My right hamstring and I are not getting along. At all. It hurts when I am sitting, especially driving. It hurts if I run fast or far. It hurts when I don’t run. I cannot express how glad I am that I decided weeks ago not to run Lakefront. Can you imagine the insane mess of a person I would be right now if I had a marathon coming up?
In typical form I got on the internet and stated googling. I’m not a novice at this. I don’t believe just anything. I avoid WebMD at all costs because it will say I need my leg amputated or something equally as ridiculous. I ended up spending a lot of time on the Aurora Sports Medicine Institute website. While I have personal issues with Aurora as a business, which I won’t get into, I do trust the information.
The Basics: the hamstring is not one muscle. It is a muscle group. The hamstring group is comprised of three different muscles – the semimembranosis, semitendinosis and biceps femoris.
“Hamstring strains or “pulls” are usually non-contact in nature. Common causes of hamstring strains include decreased flexibility, decreased strength, inadequate warm-up and muscle fatigue. To help prevent injury or to ensure full recovery following a strain, each of these conditions must be addressed.”

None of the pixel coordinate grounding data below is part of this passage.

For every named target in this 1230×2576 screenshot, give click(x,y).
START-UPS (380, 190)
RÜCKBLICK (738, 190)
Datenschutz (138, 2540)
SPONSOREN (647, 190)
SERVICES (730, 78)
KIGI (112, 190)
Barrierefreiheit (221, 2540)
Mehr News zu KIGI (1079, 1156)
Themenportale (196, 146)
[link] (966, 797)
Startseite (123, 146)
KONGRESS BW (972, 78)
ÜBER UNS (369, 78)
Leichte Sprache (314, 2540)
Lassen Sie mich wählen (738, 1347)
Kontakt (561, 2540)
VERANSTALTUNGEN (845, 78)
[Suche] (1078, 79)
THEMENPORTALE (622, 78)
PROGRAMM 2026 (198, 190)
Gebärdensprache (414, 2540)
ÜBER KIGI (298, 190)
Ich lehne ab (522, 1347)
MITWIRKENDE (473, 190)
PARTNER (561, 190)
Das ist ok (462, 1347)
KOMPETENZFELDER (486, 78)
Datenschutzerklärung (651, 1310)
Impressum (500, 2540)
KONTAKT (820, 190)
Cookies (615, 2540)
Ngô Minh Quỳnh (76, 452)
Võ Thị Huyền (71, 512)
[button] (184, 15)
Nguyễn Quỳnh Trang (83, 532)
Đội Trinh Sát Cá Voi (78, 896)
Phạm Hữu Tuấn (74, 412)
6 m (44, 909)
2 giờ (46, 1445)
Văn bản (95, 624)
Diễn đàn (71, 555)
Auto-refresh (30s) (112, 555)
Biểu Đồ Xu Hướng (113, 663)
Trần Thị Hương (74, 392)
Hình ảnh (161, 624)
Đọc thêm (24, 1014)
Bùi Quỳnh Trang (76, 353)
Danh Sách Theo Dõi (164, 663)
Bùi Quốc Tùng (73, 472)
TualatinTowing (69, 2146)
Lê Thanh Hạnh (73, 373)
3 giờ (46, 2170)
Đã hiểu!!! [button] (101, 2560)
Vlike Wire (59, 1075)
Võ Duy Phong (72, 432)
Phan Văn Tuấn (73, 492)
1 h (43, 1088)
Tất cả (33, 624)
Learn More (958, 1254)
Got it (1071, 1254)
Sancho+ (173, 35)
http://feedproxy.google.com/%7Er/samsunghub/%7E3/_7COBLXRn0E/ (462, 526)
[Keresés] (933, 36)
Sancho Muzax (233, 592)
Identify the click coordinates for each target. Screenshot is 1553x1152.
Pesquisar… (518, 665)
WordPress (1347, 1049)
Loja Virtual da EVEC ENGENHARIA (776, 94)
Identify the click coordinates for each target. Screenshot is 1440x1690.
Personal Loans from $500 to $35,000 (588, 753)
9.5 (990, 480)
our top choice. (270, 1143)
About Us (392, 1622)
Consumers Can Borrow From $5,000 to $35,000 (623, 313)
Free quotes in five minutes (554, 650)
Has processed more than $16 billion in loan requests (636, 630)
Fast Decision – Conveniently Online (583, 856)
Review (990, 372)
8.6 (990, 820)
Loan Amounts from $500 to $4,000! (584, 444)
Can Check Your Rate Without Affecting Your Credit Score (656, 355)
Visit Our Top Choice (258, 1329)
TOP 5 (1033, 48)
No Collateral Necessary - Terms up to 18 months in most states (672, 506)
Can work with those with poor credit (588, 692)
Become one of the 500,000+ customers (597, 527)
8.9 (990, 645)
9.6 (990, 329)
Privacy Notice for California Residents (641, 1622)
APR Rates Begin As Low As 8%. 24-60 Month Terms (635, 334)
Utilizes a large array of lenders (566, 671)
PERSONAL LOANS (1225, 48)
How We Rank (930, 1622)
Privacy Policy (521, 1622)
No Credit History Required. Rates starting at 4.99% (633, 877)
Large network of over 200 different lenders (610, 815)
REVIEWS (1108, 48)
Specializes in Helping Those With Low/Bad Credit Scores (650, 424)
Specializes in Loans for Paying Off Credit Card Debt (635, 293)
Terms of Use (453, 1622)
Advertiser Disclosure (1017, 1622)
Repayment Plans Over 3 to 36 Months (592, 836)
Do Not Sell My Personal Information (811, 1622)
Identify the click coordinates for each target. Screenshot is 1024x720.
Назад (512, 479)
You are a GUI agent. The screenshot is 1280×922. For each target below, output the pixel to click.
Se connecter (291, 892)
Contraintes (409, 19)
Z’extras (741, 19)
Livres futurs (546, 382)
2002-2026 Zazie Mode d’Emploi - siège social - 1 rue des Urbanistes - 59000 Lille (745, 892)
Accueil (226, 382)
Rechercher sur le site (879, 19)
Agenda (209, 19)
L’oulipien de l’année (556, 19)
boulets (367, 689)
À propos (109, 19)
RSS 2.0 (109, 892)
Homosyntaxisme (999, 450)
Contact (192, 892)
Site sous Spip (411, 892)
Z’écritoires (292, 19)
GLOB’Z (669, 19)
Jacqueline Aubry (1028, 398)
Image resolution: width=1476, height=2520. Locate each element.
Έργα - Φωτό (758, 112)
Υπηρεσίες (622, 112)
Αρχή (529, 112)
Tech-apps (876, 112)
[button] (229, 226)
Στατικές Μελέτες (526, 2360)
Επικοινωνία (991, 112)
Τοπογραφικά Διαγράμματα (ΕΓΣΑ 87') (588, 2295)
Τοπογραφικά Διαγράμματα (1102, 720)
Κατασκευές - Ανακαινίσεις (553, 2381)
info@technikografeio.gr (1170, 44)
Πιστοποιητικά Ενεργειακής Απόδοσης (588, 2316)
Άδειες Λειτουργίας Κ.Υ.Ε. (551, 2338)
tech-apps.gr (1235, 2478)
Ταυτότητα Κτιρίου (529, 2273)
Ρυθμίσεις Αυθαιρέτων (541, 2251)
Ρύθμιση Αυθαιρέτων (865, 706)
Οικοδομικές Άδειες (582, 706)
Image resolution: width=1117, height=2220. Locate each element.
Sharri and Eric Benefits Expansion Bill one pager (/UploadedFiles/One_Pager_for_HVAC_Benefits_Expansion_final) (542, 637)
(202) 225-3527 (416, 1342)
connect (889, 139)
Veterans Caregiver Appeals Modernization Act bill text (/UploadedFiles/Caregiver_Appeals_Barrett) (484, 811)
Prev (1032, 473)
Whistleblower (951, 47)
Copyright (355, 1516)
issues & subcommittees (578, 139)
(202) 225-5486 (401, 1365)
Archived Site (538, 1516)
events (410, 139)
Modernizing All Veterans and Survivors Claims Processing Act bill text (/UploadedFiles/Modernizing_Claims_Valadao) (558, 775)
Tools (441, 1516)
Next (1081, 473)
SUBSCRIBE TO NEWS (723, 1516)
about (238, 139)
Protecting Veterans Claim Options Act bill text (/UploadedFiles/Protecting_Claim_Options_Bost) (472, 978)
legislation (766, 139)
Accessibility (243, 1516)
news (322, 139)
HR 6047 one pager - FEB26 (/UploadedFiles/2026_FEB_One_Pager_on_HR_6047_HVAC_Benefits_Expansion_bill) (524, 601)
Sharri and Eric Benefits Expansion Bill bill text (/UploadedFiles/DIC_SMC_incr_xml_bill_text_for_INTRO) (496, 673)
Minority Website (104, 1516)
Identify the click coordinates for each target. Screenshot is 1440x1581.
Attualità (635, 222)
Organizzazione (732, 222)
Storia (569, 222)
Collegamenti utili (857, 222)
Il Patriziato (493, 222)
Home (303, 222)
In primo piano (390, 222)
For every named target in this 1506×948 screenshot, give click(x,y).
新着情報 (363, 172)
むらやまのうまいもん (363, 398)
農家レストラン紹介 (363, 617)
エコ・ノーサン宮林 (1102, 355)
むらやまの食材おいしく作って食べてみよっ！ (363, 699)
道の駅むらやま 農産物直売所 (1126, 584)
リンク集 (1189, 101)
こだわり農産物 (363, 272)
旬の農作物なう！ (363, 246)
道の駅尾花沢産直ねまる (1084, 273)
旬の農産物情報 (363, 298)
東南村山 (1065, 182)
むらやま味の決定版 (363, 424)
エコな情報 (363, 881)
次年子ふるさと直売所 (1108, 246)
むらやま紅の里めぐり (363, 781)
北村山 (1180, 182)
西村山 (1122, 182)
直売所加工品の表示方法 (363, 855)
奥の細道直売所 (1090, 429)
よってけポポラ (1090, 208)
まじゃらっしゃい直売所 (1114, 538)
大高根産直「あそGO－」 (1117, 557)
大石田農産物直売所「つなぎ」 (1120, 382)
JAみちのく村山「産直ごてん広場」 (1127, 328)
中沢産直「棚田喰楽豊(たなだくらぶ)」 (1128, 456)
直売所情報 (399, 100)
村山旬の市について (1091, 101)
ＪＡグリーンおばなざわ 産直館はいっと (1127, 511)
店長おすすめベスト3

After reading this I’m not all that surprised I managed to injure myself again. I am really good about thinking about foam rolling and stretching and terrible about actually doing it.
The advice to avoid an injury and recovering from an injury are summed up in a nice short and sweet way, which I should be doing anyways: Strengthening and stretching the hamstring. Nothing earth shattering there.
So instead of bitching and moaning, which I’ve been trying to keep to a minimum, I guess I should actually care for my body. I think I was trying to ride on my youth a little too long. My mom always told me if would catch up with me. So all those stretches I’ve learned over the last 10+ years might come in handy.
And on that note I need to change how I’m sitting because my stupid hamstring hurts.